**ASSIGNMENT**
Here are the records. Print them all exactly.

**DATA TO EXAMINE**
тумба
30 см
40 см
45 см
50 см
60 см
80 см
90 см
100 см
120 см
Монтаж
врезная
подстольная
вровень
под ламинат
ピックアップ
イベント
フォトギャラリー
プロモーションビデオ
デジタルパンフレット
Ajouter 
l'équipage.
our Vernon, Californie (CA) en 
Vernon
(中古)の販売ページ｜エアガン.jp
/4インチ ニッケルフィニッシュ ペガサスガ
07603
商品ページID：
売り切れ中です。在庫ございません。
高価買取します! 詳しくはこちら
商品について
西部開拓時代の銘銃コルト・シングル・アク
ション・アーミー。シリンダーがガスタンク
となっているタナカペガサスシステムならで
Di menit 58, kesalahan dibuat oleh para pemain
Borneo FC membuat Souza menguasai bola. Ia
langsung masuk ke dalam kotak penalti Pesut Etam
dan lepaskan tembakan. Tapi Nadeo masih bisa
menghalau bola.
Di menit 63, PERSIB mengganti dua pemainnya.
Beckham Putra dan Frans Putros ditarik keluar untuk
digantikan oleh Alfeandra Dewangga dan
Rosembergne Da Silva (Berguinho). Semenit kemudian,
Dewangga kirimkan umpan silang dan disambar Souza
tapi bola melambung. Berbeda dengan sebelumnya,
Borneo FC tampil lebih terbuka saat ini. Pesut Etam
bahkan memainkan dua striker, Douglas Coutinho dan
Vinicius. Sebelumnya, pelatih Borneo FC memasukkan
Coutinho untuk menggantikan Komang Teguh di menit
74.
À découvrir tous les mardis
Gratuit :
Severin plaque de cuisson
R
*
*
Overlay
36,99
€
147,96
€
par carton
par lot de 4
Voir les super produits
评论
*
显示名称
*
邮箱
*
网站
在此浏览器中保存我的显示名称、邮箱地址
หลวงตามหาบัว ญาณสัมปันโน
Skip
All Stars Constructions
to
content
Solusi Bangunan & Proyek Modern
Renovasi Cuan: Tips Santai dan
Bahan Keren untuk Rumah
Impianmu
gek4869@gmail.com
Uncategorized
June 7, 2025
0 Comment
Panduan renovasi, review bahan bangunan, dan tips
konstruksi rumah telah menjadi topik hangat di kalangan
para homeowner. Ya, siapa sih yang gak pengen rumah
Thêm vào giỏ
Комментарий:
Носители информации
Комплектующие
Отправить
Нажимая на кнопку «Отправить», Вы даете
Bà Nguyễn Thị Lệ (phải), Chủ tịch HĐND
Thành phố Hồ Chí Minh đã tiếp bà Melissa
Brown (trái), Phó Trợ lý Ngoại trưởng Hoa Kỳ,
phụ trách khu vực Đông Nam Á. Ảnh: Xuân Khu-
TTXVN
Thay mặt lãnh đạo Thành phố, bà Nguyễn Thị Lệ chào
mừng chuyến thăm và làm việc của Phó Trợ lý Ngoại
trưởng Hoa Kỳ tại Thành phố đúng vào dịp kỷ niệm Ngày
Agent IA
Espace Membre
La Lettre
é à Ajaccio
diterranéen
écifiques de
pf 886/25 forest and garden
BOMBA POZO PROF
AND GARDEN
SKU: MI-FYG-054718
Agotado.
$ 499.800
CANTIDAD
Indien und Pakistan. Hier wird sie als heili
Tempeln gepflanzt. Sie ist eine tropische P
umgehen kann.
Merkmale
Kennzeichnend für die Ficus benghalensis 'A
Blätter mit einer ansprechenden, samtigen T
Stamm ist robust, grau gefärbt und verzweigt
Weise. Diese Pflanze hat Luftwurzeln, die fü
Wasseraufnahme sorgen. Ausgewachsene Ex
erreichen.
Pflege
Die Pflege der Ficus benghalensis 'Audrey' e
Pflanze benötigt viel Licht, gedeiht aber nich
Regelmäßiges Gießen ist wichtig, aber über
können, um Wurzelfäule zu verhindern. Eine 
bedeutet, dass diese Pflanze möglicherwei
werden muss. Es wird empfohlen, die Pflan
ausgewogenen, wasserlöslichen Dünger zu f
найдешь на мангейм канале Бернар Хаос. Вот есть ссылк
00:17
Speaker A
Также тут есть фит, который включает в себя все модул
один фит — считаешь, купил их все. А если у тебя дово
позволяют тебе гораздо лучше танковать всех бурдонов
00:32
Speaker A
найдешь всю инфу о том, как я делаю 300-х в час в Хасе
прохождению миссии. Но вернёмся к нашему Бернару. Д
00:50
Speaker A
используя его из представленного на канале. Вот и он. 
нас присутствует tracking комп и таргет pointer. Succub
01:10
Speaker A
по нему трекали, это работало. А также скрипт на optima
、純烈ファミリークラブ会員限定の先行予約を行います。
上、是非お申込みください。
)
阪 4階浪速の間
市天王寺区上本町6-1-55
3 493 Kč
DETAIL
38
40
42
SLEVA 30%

**ANSWER BELOW**
тумба
30 см
40 см
45 см
50 см
60 см
80 см
90 см
100 см
120 см
Монтаж
врезная
подстольная
вровень
под ламинат
ピックアップ
イベント
フォトギャラリー
プロモーションビデオ
デジタルパンフレット
Ajouter 
l'équipage.
our Vernon, Californie (CA) en 
Vernon
(中古)の販売ページ｜エアガン.jp
/4インチ ニッケルフィニッシュ ペガサスガ
07603
商品ページID：
売り切れ中です。在庫ございません。
高価買取します! 詳しくはこちら
商品について
西部開拓時代の銘銃コルト・シングル・アク
ション・アーミー。シリンダーがガスタンク
となっているタナカペガサスシステムならで
Di menit 58, kesalahan dibuat oleh para pemain
Borneo FC membuat Souza menguasai bola. Ia
langsung masuk ke dalam kotak penalti Pesut Etam
dan lepaskan tembakan. Tapi Nadeo masih bisa
menghalau bola.
Di menit 63, PERSIB mengganti dua pemainnya.
Beckham Putra dan Frans Putros ditarik keluar untuk
digantikan oleh Alfeandra Dewangga dan
Rosembergne Da Silva (Berguinho). Semenit kemudian,
Dewangga kirimkan umpan silang dan disambar Souza
tapi bola melambung. Berbeda dengan sebelumnya,
Borneo FC tampil lebih terbuka saat ini. Pesut Etam
bahkan memainkan dua striker, Douglas Coutinho dan
Vinicius. Sebelumnya, pelatih Borneo FC memasukkan
Coutinho untuk menggantikan Komang Teguh di menit
74.
À découvrir tous les mardis
Gratuit :
Severin plaque de cuisson
R
*
*
Overlay
36,99
€
147,96
€
par carton
par lot de 4
Voir les super produits
评论
*
显示名称
*
邮箱
*
网站
在此浏览器中保存我的显示名称、邮箱地址
หลวงตามหาบัว ญาณสัมปันโน
Skip
All Stars Constructions
to
content
Solusi Bangunan & Proyek Modern
Renovasi Cuan: Tips Santai dan
Bahan Keren untuk Rumah
Impianmu
gek4869@gmail.com
Uncategorized
June 7, 2025
0 Comment
Panduan renovasi, review bahan bangunan, dan tips
konstruksi rumah telah menjadi topik hangat di kalangan
para homeowner. Ya, siapa sih yang gak pengen rumah
Thêm vào giỏ
Комментарий:
Носители информации
Комплектующие
Отправить
Нажимая на кнопку «Отправить», Вы даете
Bà Nguyễn Thị Lệ (phải), Chủ tịch HĐND
Thành phố Hồ Chí Minh đã tiếp bà Melissa
Brown (trái), Phó Trợ lý Ngoại trưởng Hoa Kỳ,
phụ trách khu vực Đông Nam Á. Ảnh: Xuân Khu-
TTXVN
Thay mặt lãnh đạo Thành phố, bà Nguyễn Thị Lệ chào
mừng chuyến thăm và làm việc của Phó Trợ lý Ngoại
trưởng Hoa Kỳ tại Thành phố đúng vào dịp kỷ niệm Ngày
Agent IA
Espace Membre
La Lettre
é à Ajaccio
diterranéen
écifiques de
pf 886/25 forest and garden
BOMBA POZO PROF
AND GARDEN
SKU: MI-FYG-054718
Agotado.
$ 499.800
CANTIDAD
Indien und Pakistan. Hier wird sie als heili
Tempeln gepflanzt. Sie ist eine tropische P
umgehen kann.
Merkmale
Kennzeichnend für die Ficus benghalensis 'A
Blätter mit einer ansprechenden, samtigen T
Stamm ist robust, grau gefärbt und verzweigt
Weise. Diese Pflanze hat Luftwurzeln, die fü
Wasseraufnahme sorgen. Ausgewachsene Ex
erreichen.
Pflege
Die Pflege der Ficus benghalensis 'Audrey' e
Pflanze benötigt viel Licht, gedeiht aber nich
Regelmäßiges Gießen ist wichtig, aber über
können, um Wurzelfäule zu verhindern. Eine 
bedeutet, dass diese Pflanze möglicherwei
werden muss. Es wird empfohlen, die Pflan
ausgewogenen, wasserlöslichen Dünger zu f
найдешь на мангейм канале Бернар Хаос. Вот есть ссылк
00:17
Speaker A
Также тут есть фит, который включает в себя все модул
один фит — считаешь, купил их все. А если у тебя дово
позволяют тебе гораздо лучше танковать всех бурдонов
00:32
Speaker A
найдешь всю инфу о том, как я делаю 300-х в час в Хасе
прохождению миссии. Но вернёмся к нашему Бернару. Д
00:50
Speaker A
используя его из представленного на канале. Вот и он. 
нас присутствует tracking комп и таргет pointer. Succub
01:10
Speaker A
по нему трекали, это работало. А также скрипт на optima
、純烈ファミリークラブ会員限定の先行予約を行います。
上、是非お申込みください。
)
阪 4階浪速の間
市天王寺区上本町6-1-55
3 493 Kč
DETAIL
38
40
42
SLEVA 30%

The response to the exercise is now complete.